Problem to work on: When you write out the listing, keep every word as it stands and drop the pictures.

Entries provided:
++++++

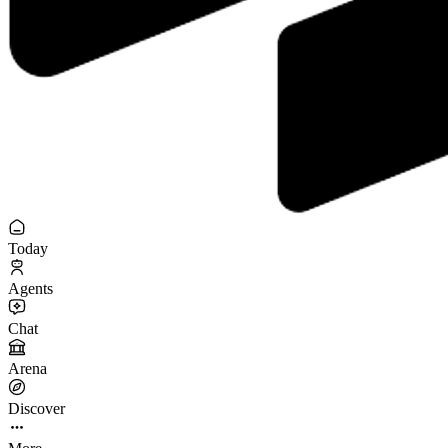
Today
Agents
Chat
Arena
Discover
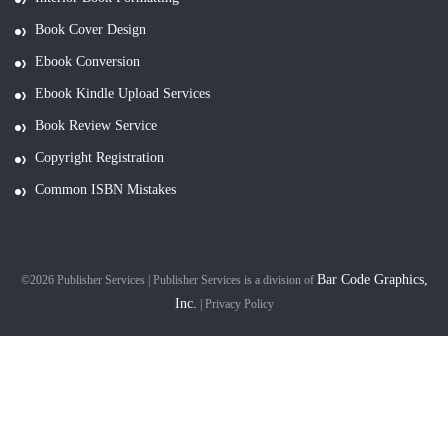
Book Cover Design
Ebook Conversion
Ebook Kindle Upload Services
Book Review Service
Copyright Registration
Common ISBN Mistakes
Bar Code Graphics,
©2026 Publisher Services | Publisher Services is a division of
Inc.
|
Privacy Policy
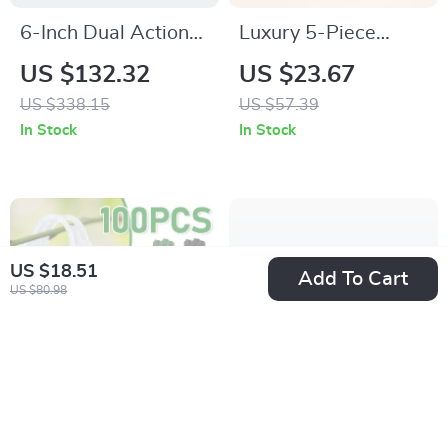
6-Inch Dual Action
Luxury 5-Piece
Random Orbital
Stainless Steel
US $132.32
US $23.67
Sander with 850W
Flatware Set
US $338.15
US $57.39
Motor & 10
In Stock
In Stock
Sandpapers
US $18.51
Add To Cart
US $80.98
100PCS Reusable
24-Piece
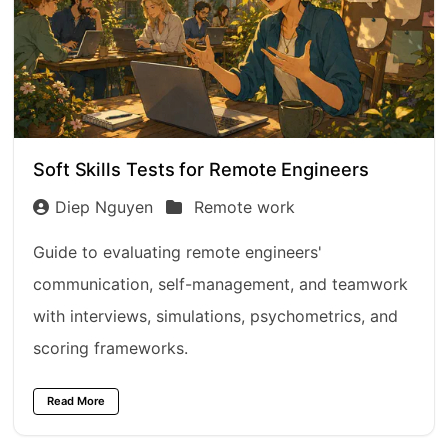
Soft Skills Tests for Remote Engineers
Diep Nguyen
Remote work
Guide to evaluating remote engineers'
communication, self-management, and teamwork
with interviews, simulations, psychometrics, and
scoring frameworks.
Read More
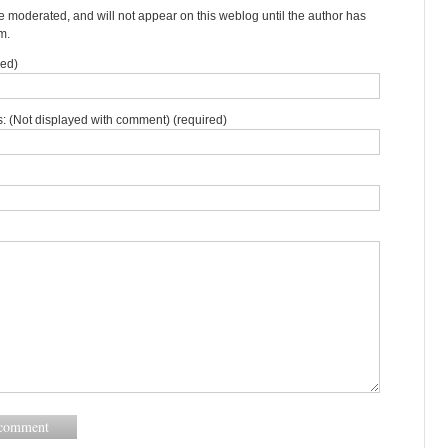
moderated, and will not appear on this weblog until the author has
m.
red)
: (Not displayed with comment) (required)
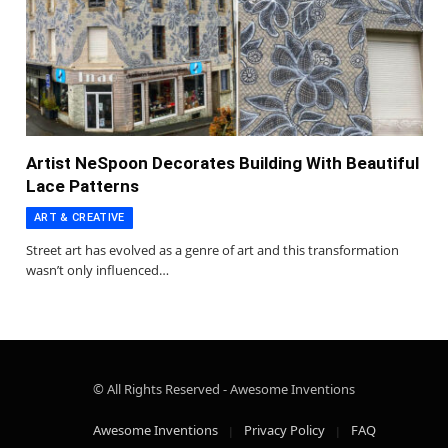
Artist NeSpoon Decorates Building With Beautiful
Lace Patterns
ART & CREATIVE
Street art has evolved as a genre of art and this transformation
wasn’t only influenced…
© All Rights Reserved - Awesome Inventions
Awesome Inventions
Privacy Policy
FAQ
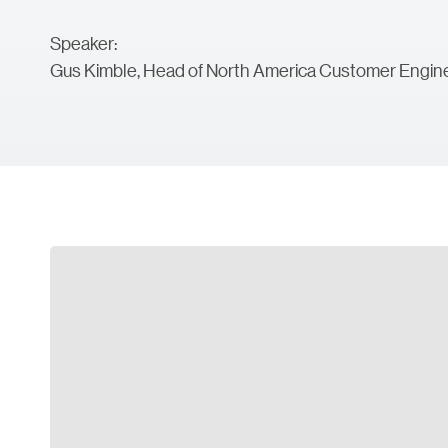
Speaker:
Gus Kimble, Head of North America Customer Engine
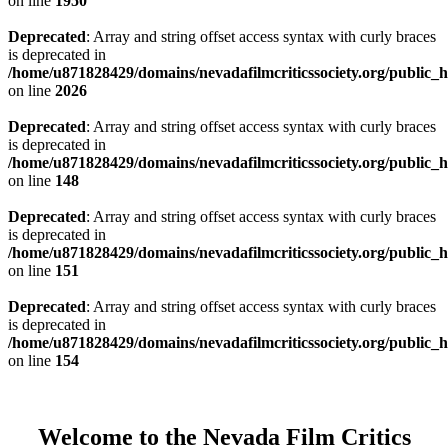
on line
1950
Deprecated
: Array and string offset access syntax with curly braces
is deprecated in
/home/u871828429/domains/nevadafilmcriticssociety.org/public_ht
on line
2026
Deprecated
: Array and string offset access syntax with curly braces
is deprecated in
/home/u871828429/domains/nevadafilmcriticssociety.org/public_ht
on line
148
Deprecated
: Array and string offset access syntax with curly braces
is deprecated in
/home/u871828429/domains/nevadafilmcriticssociety.org/public_ht
on line
151
Deprecated
: Array and string offset access syntax with curly braces
is deprecated in
/home/u871828429/domains/nevadafilmcriticssociety.org/public_ht
on line
154
Welcome to the Nevada Film Critics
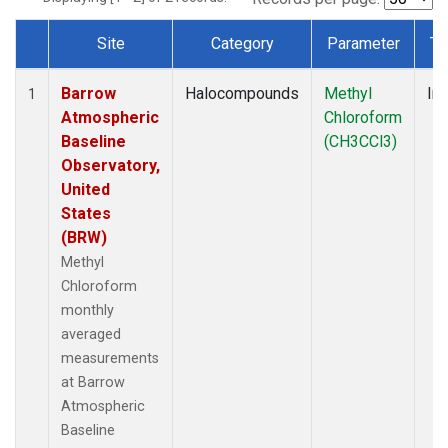
Site
Category
Parameter
Ty
Dataset Number
Barrow
Halocompounds
Methyl
Ins
1
Atmospheric
Chloroform
Baseline
(CH3CCl3)
Observatory,
United
States
(BRW)
Methyl
Chloroform
monthly
averaged
measurements
at Barrow
Atmospheric
Baseline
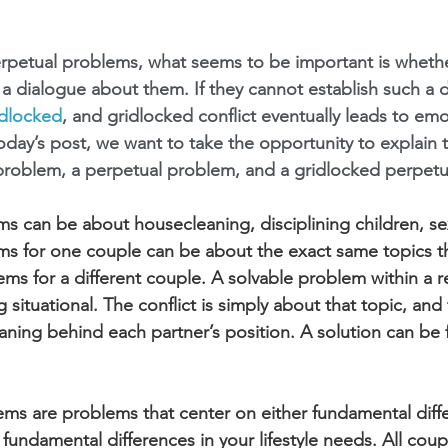
erpetual problems, what seems to be important is whethe
 a dialogue about them. If they cannot establish such a d
idlocked
, and gridlocked conflict eventually leads to emo
day’s post, we want to take the opportunity to explain t
problem, a perpetual problem, and a gridlocked perpetu
s can be about housecleaning, disciplining children, sex
ms for one couple can be about the exact same topics t
ms for a different couple. A solvable problem within a re
situational. The conflict is simply about that topic, and
ning behind each partner’s position. A solution can be
ms are problems that center on either fundamental diffe
r fundamental differences in your lifestyle needs. All coup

++++++

Answer to this problem:
Today
Agents
Chat
Arena
Discover
Book Cover Design
Ebook Conversion
Ebook Kindle Upload Services
Book Review Service
Copyright Registration
Common ISBN Mistakes
Bar Code Graphics,
©2026 Publisher Services | Publisher Services is a division of
Inc.
|
Privacy Policy
6-Inch Dual Action
Luxury 5-Piece
Random Orbital
Stainless Steel
US $132.32
US $23.67
Sander with 850W
Flatware Set
US $338.15
US $57.39
Motor & 10
In Stock
In Stock
Sandpapers
US $18.51
Add To Cart
US $80.98
100PCS Reusable
24-Piece
Soft Skills Tests for Remote Engineers
Diep Nguyen
Remote work
Guide to evaluating remote engineers'
communication, self-management, and teamwork
with interviews, simulations, psychometrics, and
scoring frameworks.
Read More
moderated, and will not appear on this weblog until the author has
m.
red)
: (Not displayed with comment) (required)
Artist NeSpoon Decorates Building With Beautiful
Lace Patterns
ART & CREATIVE
Street art has evolved as a genre of art and this transformation
wasn’t only influenced…
© All Rights Reserved - Awesome Inventions
Awesome Inventions
Privacy Policy
FAQ
Speaker:
Gus Kimble, Head of North America Customer Engine
on line
1950
Deprecated
: Array and string offset access syntax with curly braces
is deprecated in
/home/u871828429/domains/nevadafilmcriticssociety.org/public_ht
on line
2026
Deprecated
: Array and string offset access syntax with curly braces
is deprecated in
/home/u871828429/domains/nevadafilmcriticssociety.org/public_ht
on line
148
Deprecated
: Array and string offset access syntax with curly braces
is deprecated in
/home/u871828429/domains/nevadafilmcriticssociety.org/public_ht
on line
151
Deprecated
: Array and string offset access syntax with curly braces
is deprecated in
/home/u871828429/domains/nevadafilmcriticssociety.org/public_ht
on line
154
Welcome to the Nevada Film Critics
Site
Category
Parameter
Ty
Dataset Number
Barrow
Halocompounds
Methyl
Ins
1
Atmospheric
Chloroform
Baseline
(CH3CCl3)
Observatory,
United
States
(BRW)
Methyl
Chloroform
monthly
averaged
measurements
at Barrow
Atmospheric
Baseline
erpetual problems, what seems to be important is whethe
 a dialogue about them. If they cannot establish such a d
idlocked
, and gridlocked conflict eventually leads to emo
day’s post, we want to take the opportunity to explain t
problem, a perpetual problem, and a gridlocked perpetu
s can be about housecleaning, disciplining children, sex
ms for one couple can be about the exact same topics t
ms for a different couple. A solvable problem within a re
situational. The conflict is simply about that topic, and
ning behind each partner’s position. A solution can be
ms are problems that center on either fundamental diffe
r fundamental differences in your lifestyle needs. All coup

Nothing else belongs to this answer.